Everything written in self-conscious, writerly prose, on the other hand, is now considered to be "literary fiction"—not necessarily good literary fiction, mind you, but always worthier of respectful attention than even the best-written thriller or romance. [...]
The dualism of literary versus genre has all but routed the old trinity of highbrow, middlebrow, and lowbrow
So I'm happy to see that McWilliam acknowledges the variety and originality which exists in the romance genre:
the romance genre’s immense international popularity suggests that it has, perhaps more than most genres, continued to find ways to vary its conventions—by adapting and reworking its standards, or its model of writing—to meet the ongoing expectations of its tens of millions of readers worldwide.
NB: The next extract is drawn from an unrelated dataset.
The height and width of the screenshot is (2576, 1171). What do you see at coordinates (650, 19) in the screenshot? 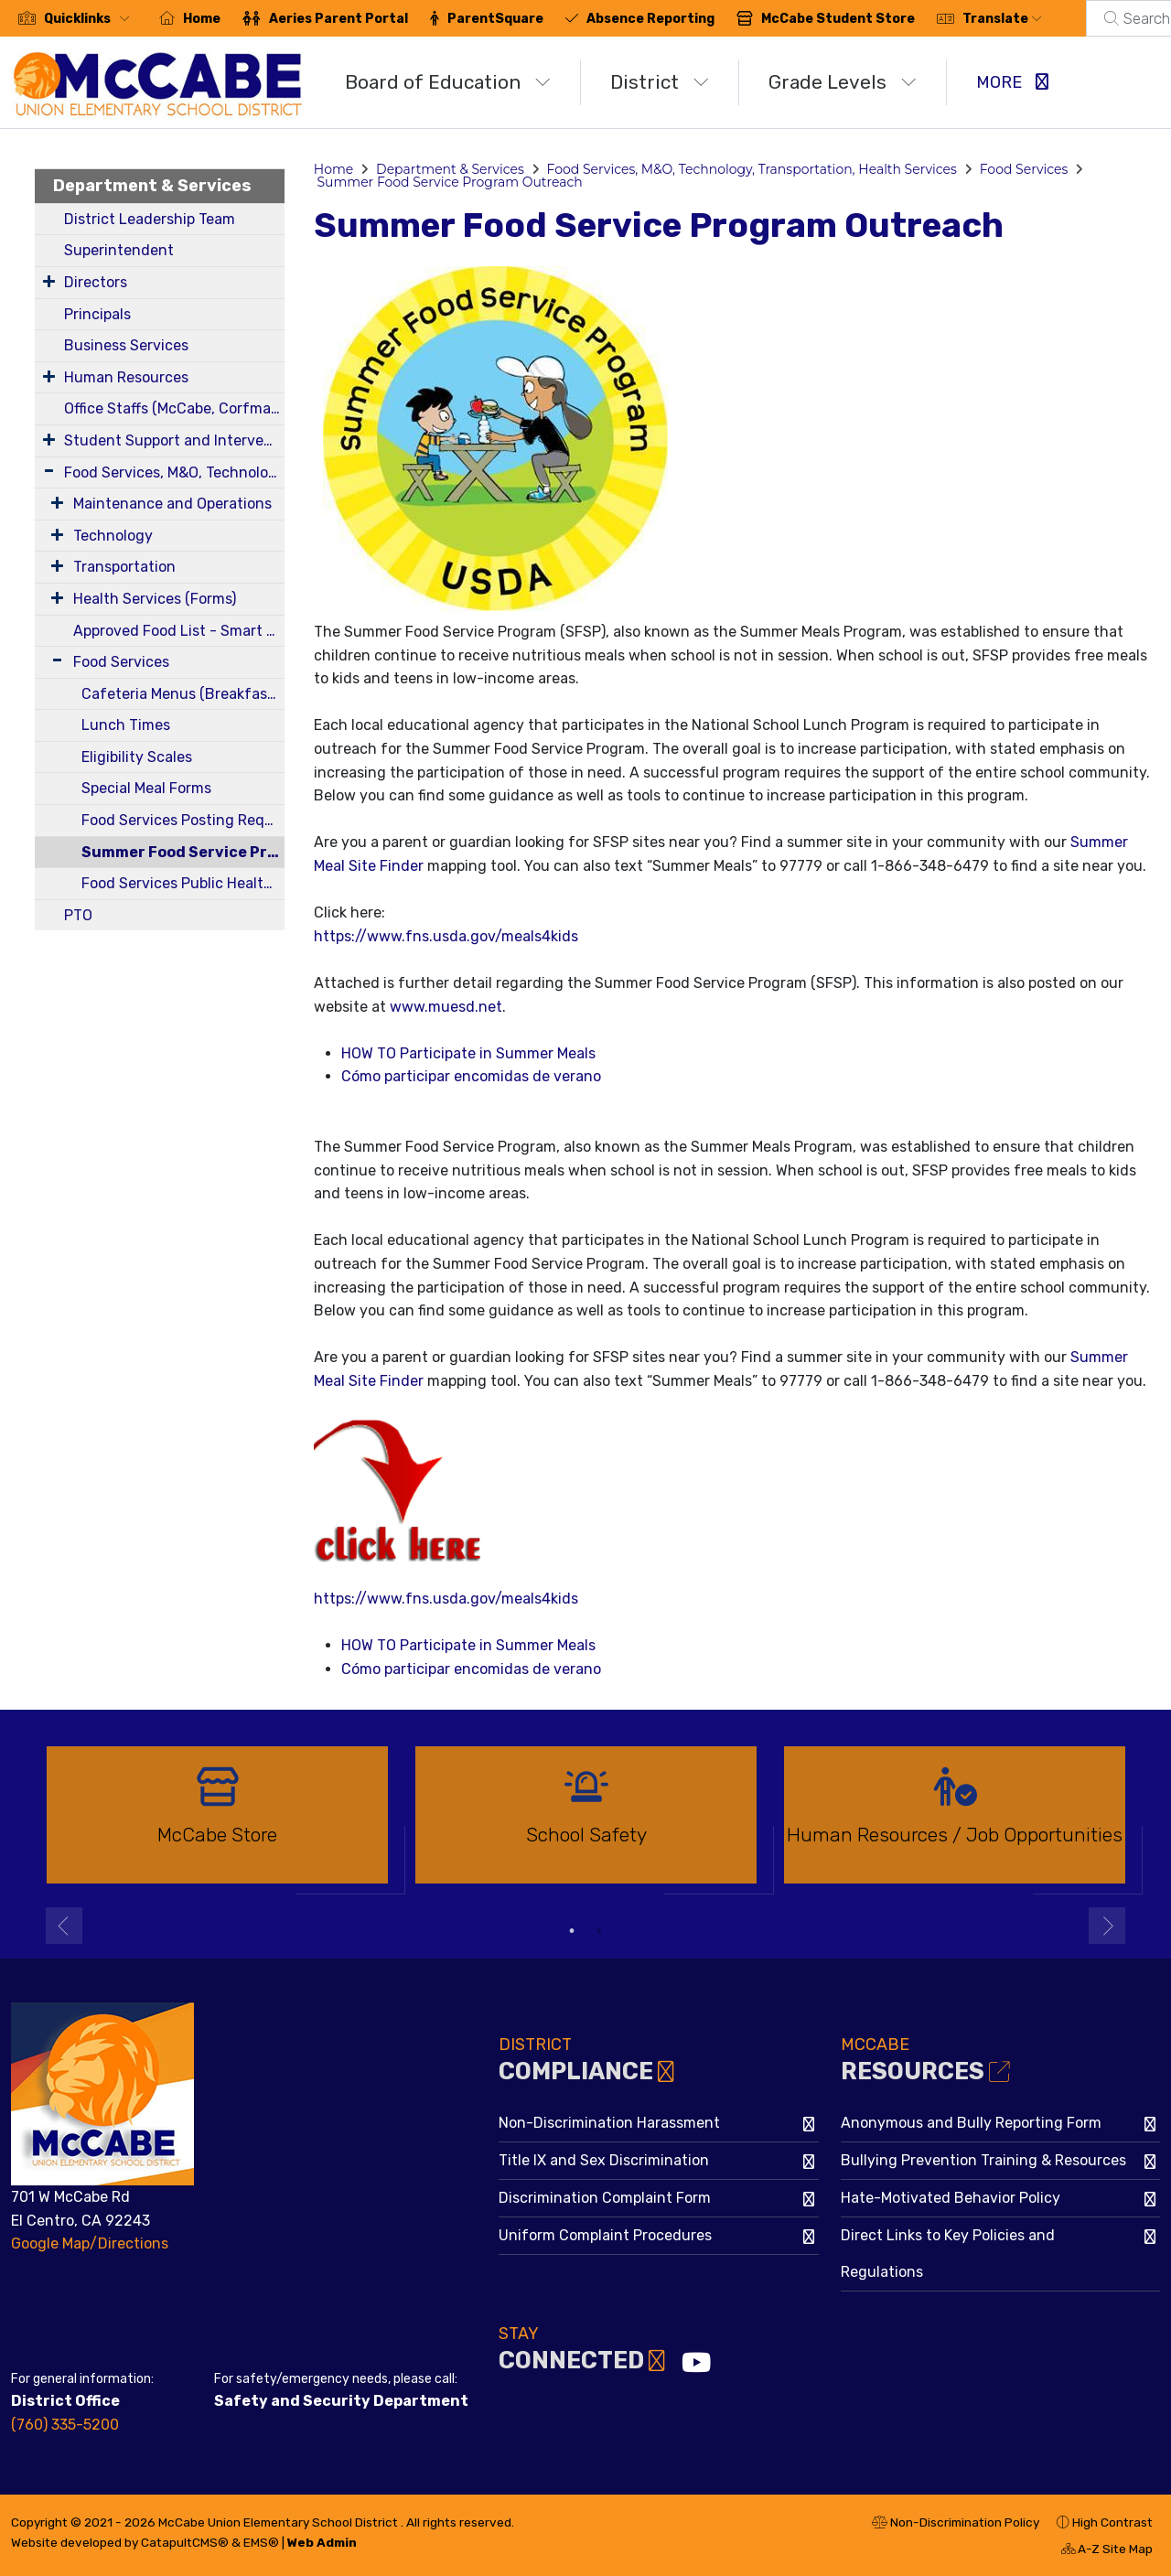
I see `Absence Reporting` at bounding box center [650, 19].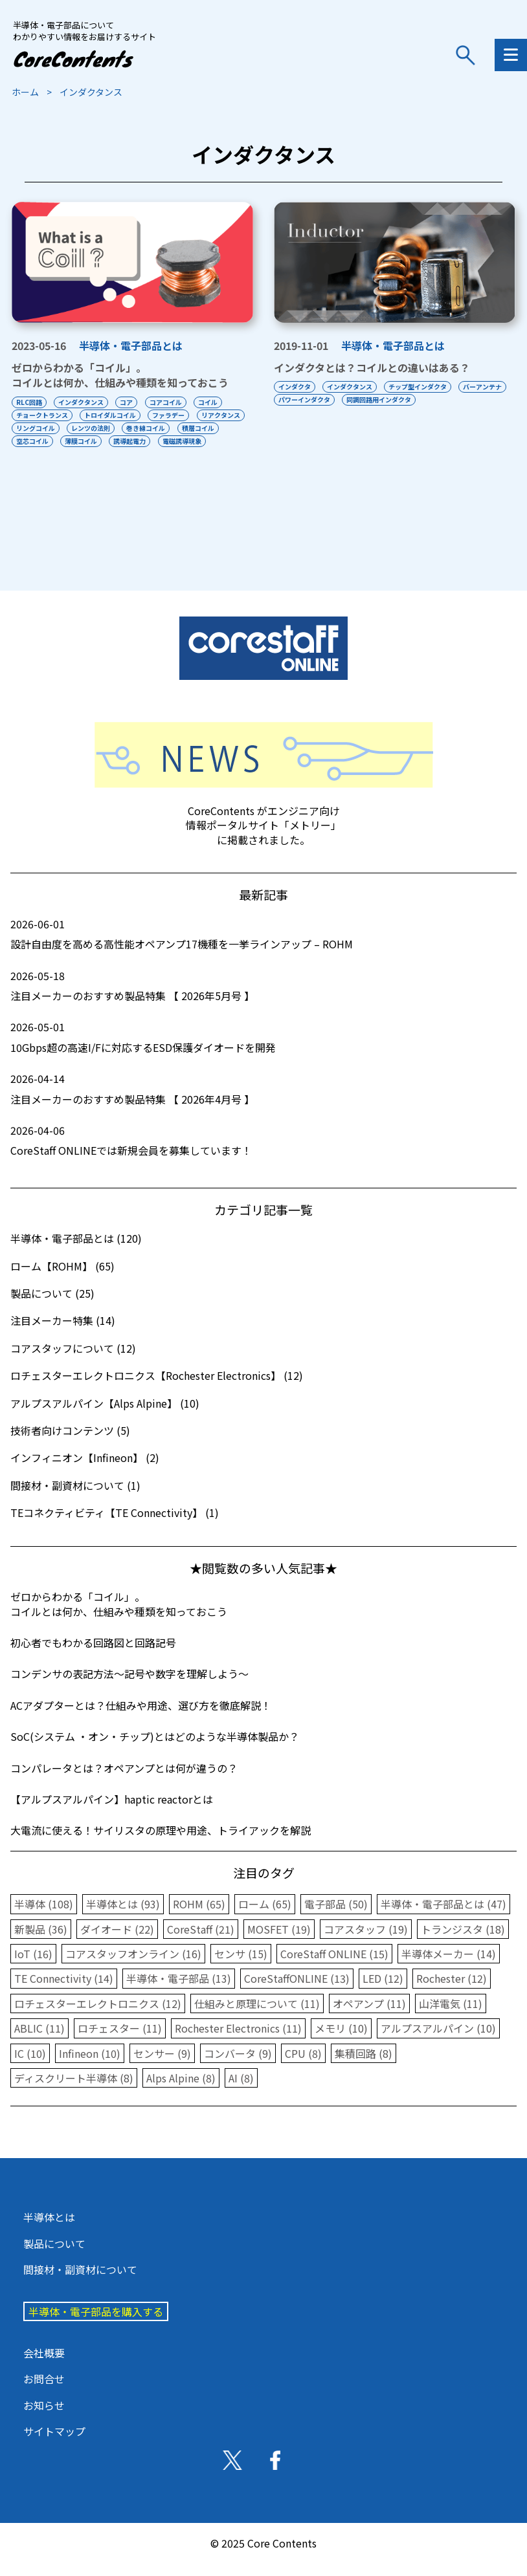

In other words, while the sites of repetition—the genre’s conventions—do stay largely in place in most romance fiction, as in most popular genres, there are nevertheless important sites of variation in each text. (6)Jonathan Allan has also addressed the way in which the genre combines predictability with variety:
romances are of course “formulaic.” That is, all romances follow a narrative and must have so many key characters, episodes and so on. Indeed, many critics of romance note this. Pamela Regis, for instance, argues that there are eight key requirements [...] Even with these eight elements, however, romance is remarkably varied. Harlequin Publications, for example, produces romances that have varying levels of eroticism and sexuality — and even a NASCAR setting, for those looking for one. But all romances evidently possess Regis’s eight requirements. So the question becomes: why do literary critics in general look down upon formulaic fiction? In many regards, it seems that sticking to and following the formula presents its own challenges, including, how does any writer make a formula new? [...] Why shouldn’t eight elements of an expansive literary formula produce any number of romances?-------
- Allan, Jonathan. "The Formula of Romance." The Educated Imagination: A Website Dedicated to Northrop Frye. 1 Feb. 2011.
- McWilliam, Kelly. “Romance in Foreign Accents: Harlequin-Mills & Boon in Australia.” Continuum: Journal of Cultural & Media Studies 23.2 (2009): 137-145. Available online in a differently paginated version from the University of Southern Queensland.
- Myers, B. R. "A Reader's Manifesto: An attack on the growing pretentiousness of American literary prose." The Atlantic July/August 2001.